### Excerpts from a dataset

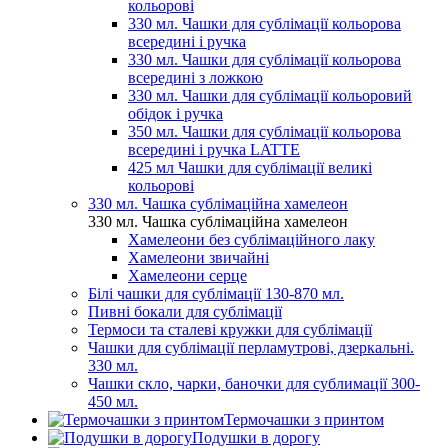
кольорові
330 мл. Чашки для сублімації кольорова
всередині і ручка
330 мл. Чашки для сублімації кольорова
всередині з ложкою
330 мл. Чашки для сублімації кольоровий
обідок і ручка
350 мл. Чашки для сублімації кольорова
всередині і ручка LATTE
425 мл Чашки для сублімації великі
кольорові
330 мл. Чашка сублімаційна хамелеон
330 мл. Чашка сублімаційна хамелеон
Хамелеони без сублімаційного лаку
Хамелеони звичайні
Хамелеони серце
Білі чашки для сублімації 130-870 мл.
Пивні бокали для сублімації
Термоси та сталеві кружки для сублімації
Чашки для сублімації перламутрові, дзеркальні.
330 мл.
Чашки скло, чарки, баночки для сублимації 300-
450 мл.
Термочашки з принтом
Подушки в дорогу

### Task requirements
Please give the number of lines in the data above where the word "ручка" appears, and nothing besides.

### Solved exercise
3